- PROBLEM TO WORK ON -
For each entry below, output it exactly as it stands.

── AVAILABLE DATA

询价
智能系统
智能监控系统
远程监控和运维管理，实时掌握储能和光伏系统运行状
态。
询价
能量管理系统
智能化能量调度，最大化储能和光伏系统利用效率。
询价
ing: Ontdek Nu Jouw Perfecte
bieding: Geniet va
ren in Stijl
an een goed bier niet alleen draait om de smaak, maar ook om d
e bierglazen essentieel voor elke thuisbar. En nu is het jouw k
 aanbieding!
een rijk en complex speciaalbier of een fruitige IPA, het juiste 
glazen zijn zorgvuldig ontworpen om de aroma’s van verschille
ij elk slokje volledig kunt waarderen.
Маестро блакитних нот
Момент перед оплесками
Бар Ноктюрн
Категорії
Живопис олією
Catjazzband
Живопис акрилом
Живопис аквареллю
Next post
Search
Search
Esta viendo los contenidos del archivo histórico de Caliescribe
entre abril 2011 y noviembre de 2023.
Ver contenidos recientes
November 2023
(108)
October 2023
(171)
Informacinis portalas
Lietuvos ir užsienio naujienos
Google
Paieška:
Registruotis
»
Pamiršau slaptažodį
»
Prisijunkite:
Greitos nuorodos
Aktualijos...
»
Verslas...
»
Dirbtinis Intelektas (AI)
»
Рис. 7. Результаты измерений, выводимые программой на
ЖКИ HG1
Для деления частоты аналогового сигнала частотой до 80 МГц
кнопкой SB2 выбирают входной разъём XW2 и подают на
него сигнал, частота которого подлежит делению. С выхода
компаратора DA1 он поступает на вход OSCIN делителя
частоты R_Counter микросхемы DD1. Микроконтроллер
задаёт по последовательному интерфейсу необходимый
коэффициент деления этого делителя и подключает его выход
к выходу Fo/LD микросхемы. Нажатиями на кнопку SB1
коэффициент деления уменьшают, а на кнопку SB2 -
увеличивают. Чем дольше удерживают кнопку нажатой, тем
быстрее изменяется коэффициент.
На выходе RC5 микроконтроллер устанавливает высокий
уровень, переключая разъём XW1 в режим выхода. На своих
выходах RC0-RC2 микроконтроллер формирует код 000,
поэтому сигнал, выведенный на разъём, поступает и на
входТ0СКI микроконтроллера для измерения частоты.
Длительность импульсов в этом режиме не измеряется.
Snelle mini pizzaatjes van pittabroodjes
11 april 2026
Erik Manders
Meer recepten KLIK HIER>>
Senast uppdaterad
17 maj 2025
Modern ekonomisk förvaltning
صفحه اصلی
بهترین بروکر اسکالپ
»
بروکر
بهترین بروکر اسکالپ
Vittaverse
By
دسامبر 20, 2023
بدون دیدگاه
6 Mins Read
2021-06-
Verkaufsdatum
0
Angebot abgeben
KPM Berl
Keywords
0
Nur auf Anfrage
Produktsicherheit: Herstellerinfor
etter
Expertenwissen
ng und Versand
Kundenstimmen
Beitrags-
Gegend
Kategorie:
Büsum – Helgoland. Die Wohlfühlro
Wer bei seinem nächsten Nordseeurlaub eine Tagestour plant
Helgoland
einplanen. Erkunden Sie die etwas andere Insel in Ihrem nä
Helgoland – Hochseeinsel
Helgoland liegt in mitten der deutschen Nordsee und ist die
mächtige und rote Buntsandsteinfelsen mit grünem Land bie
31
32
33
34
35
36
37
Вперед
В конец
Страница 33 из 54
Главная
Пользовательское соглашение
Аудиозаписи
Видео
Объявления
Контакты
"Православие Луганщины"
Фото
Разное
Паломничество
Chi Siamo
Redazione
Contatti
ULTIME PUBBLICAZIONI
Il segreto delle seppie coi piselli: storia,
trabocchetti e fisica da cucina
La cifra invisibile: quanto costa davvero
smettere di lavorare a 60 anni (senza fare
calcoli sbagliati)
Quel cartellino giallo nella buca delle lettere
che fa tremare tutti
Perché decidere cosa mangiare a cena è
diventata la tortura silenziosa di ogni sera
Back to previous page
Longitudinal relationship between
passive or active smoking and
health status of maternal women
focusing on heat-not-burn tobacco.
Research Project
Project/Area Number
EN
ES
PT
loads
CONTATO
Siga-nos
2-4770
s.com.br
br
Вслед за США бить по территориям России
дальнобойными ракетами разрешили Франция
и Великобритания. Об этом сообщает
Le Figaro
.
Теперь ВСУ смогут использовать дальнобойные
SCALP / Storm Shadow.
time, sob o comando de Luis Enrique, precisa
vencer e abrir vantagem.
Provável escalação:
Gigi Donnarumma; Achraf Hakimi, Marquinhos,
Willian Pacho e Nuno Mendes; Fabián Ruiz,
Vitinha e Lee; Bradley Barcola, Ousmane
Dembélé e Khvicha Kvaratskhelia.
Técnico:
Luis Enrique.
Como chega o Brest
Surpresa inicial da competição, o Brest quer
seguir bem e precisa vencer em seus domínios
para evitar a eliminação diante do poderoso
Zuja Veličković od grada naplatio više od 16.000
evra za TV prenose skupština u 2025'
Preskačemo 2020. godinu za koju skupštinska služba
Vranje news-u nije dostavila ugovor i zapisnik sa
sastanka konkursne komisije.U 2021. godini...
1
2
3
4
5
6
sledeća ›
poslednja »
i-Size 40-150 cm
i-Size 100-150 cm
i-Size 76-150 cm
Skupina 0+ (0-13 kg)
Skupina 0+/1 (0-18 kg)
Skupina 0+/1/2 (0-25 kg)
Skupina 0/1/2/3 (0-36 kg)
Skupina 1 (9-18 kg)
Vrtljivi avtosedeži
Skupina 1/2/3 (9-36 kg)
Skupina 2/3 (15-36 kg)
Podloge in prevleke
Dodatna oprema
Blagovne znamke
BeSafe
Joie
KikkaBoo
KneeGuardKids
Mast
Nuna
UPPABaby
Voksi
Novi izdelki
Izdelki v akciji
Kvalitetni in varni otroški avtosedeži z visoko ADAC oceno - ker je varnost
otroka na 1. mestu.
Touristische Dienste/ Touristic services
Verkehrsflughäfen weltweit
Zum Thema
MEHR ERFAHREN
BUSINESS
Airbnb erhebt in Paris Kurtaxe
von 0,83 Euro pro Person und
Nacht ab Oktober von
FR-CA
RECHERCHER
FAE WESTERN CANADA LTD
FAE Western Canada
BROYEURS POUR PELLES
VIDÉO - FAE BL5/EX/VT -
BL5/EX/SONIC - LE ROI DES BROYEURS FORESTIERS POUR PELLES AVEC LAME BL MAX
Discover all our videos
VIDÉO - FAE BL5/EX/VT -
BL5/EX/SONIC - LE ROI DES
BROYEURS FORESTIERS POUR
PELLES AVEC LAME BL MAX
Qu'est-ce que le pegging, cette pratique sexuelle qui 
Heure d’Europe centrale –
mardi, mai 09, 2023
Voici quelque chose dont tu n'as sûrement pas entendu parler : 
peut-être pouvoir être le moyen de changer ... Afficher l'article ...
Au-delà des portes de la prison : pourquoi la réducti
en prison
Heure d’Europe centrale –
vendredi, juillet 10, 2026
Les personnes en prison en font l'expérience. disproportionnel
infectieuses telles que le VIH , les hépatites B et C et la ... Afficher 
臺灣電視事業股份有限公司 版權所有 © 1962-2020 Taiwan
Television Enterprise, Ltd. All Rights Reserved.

────

- ANSWER SECTION -
询价
智能系统
智能监控系统
远程监控和运维管理，实时掌握储能和光伏系统运行状
态。
询价
能量管理系统
智能化能量调度，最大化储能和光伏系统利用效率。
询价
ing: Ontdek Nu Jouw Perfecte
bieding: Geniet va
ren in Stijl
an een goed bier niet alleen draait om de smaak, maar ook om d
e bierglazen essentieel voor elke thuisbar. En nu is het jouw k
 aanbieding!
een rijk en complex speciaalbier of een fruitige IPA, het juiste 
glazen zijn zorgvuldig ontworpen om de aroma’s van verschille
ij elk slokje volledig kunt waarderen.
Маестро блакитних нот
Момент перед оплесками
Бар Ноктюрн
Категорії
Живопис олією
Catjazzband
Живопис акрилом
Живопис аквареллю
Next post
Search
Search
Esta viendo los contenidos del archivo histórico de Caliescribe
entre abril 2011 y noviembre de 2023.
Ver contenidos recientes
November 2023
(108)
October 2023
(171)
Informacinis portalas
Lietuvos ir užsienio naujienos
Google
Paieška:
Registruotis
»
Pamiršau slaptažodį
»
Prisijunkite:
Greitos nuorodos
Aktualijos...
»
Verslas...
»
Dirbtinis Intelektas (AI)
»
Рис. 7. Результаты измерений, выводимые программой на
ЖКИ HG1
Для деления частоты аналогового сигнала частотой до 80 МГц
кнопкой SB2 выбирают входной разъём XW2 и подают на
него сигнал, частота которого подлежит делению. С выхода
компаратора DA1 он поступает на вход OSCIN делителя
частоты R_Counter микросхемы DD1. Микроконтроллер
задаёт по последовательному интерфейсу необходимый
коэффициент деления этого делителя и подключает его выход
к выходу Fo/LD микросхемы. Нажатиями на кнопку SB1
коэффициент деления уменьшают, а на кнопку SB2 -
увеличивают. Чем дольше удерживают кнопку нажатой, тем
быстрее изменяется коэффициент.
На выходе RC5 микроконтроллер устанавливает высокий
уровень, переключая разъём XW1 в режим выхода. На своих
выходах RC0-RC2 микроконтроллер формирует код 000,
поэтому сигнал, выведенный на разъём, поступает и на
входТ0СКI микроконтроллера для измерения частоты.
Длительность импульсов в этом режиме не измеряется.
Snelle mini pizzaatjes van pittabroodjes
11 april 2026
Erik Manders
Meer recepten KLIK HIER>>
Senast uppdaterad
17 maj 2025
Modern ekonomisk förvaltning
صفحه اصلی
بهترین بروکر اسکالپ
»
بروکر
بهترین بروکر اسکالپ
Vittaverse
By
دسامبر 20, 2023
بدون دیدگاه
6 Mins Read
2021-06-
Verkaufsdatum
0
Angebot abgeben
KPM Berl
Keywords
0
Nur auf Anfrage
Produktsicherheit: Herstellerinfor
etter
Expertenwissen
ng und Versand
Kundenstimmen
Beitrags-
Gegend
Kategorie:
Büsum – Helgoland. Die Wohlfühlro
Wer bei seinem nächsten Nordseeurlaub eine Tagestour plant
Helgoland
einplanen. Erkunden Sie die etwas andere Insel in Ihrem nä
Helgoland – Hochseeinsel
Helgoland liegt in mitten der deutschen Nordsee und ist die
mächtige und rote Buntsandsteinfelsen mit grünem Land bie
31
32
33
34
35
36
37
Вперед
В конец
Страница 33 из 54
Главная
Пользовательское соглашение
Аудиозаписи
Видео
Объявления
Контакты
"Православие Луганщины"
Фото
Разное
Паломничество
Chi Siamo
Redazione
Contatti
ULTIME PUBBLICAZIONI
Il segreto delle seppie coi piselli: storia,
trabocchetti e fisica da cucina
La cifra invisibile: quanto costa davvero
smettere di lavorare a 60 anni (senza fare
calcoli sbagliati)
Quel cartellino giallo nella buca delle lettere
che fa tremare tutti
Perché decidere cosa mangiare a cena è
diventata la tortura silenziosa di ogni sera
Back to previous page
Longitudinal relationship between
passive or active smoking and
health status of maternal women
focusing on heat-not-burn tobacco.
Research Project
Project/Area Number
EN
ES
PT
loads
CONTATO
Siga-nos
2-4770
s.com.br
br
Вслед за США бить по территориям России
дальнобойными ракетами разрешили Франция
и Великобритания. Об этом сообщает
Le Figaro
.
Теперь ВСУ смогут использовать дальнобойные
SCALP / Storm Shadow.
time, sob o comando de Luis Enrique, precisa
vencer e abrir vantagem.
Provável escalação:
Gigi Donnarumma; Achraf Hakimi, Marquinhos,
Willian Pacho e Nuno Mendes; Fabián Ruiz,
Vitinha e Lee; Bradley Barcola, Ousmane
Dembélé e Khvicha Kvaratskhelia.
Técnico:
Luis Enrique.
Como chega o Brest
Surpresa inicial da competição, o Brest quer
seguir bem e precisa vencer em seus domínios
para evitar a eliminação diante do poderoso
Zuja Veličković od grada naplatio više od 16.000
evra za TV prenose skupština u 2025'
Preskačemo 2020. godinu za koju skupštinska služba
Vranje news-u nije dostavila ugovor i zapisnik sa
sastanka konkursne komisije.U 2021. godini...
1
2
3
4
5
6
sledeća ›
poslednja »
i-Size 40-150 cm
i-Size 100-150 cm
i-Size 76-150 cm
Skupina 0+ (0-13 kg)
Skupina 0+/1 (0-18 kg)
Skupina 0+/1/2 (0-25 kg)
Skupina 0/1/2/3 (0-36 kg)
Skupina 1 (9-18 kg)
Vrtljivi avtosedeži
Skupina 1/2/3 (9-36 kg)
Skupina 2/3 (15-36 kg)
Podloge in prevleke
Dodatna oprema
Blagovne znamke
BeSafe
Joie
KikkaBoo
KneeGuardKids
Mast
Nuna
UPPABaby
Voksi
Novi izdelki
Izdelki v akciji
Kvalitetni in varni otroški avtosedeži z visoko ADAC oceno - ker je varnost
otroka na 1. mestu.
Touristische Dienste/ Touristic services
Verkehrsflughäfen weltweit
Zum Thema
MEHR ERFAHREN
BUSINESS
Airbnb erhebt in Paris Kurtaxe
von 0,83 Euro pro Person und
Nacht ab Oktober von
FR-CA
RECHERCHER
FAE WESTERN CANADA LTD
FAE Western Canada
BROYEURS POUR PELLES
VIDÉO - FAE BL5/EX/VT -
BL5/EX/SONIC - LE ROI DES BROYEURS FORESTIERS POUR PELLES AVEC LAME BL MAX
Discover all our videos
VIDÉO - FAE BL5/EX/VT -
BL5/EX/SONIC - LE ROI DES
BROYEURS FORESTIERS POUR
PELLES AVEC LAME BL MAX
Qu'est-ce que le pegging, cette pratique sexuelle qui 
Heure d’Europe centrale –
mardi, mai 09, 2023
Voici quelque chose dont tu n'as sûrement pas entendu parler : 
peut-être pouvoir être le moyen de changer ... Afficher l'article ...
Au-delà des portes de la prison : pourquoi la réducti
en prison
Heure d’Europe centrale –
vendredi, juillet 10, 2026
Les personnes en prison en font l'expérience. disproportionnel
infectieuses telles que le VIH , les hépatites B et C et la ... Afficher 
臺灣電視事業股份有限公司 版權所有 © 1962-2020 Taiwan
Television Enterprise, Ltd. All Rights Reserved.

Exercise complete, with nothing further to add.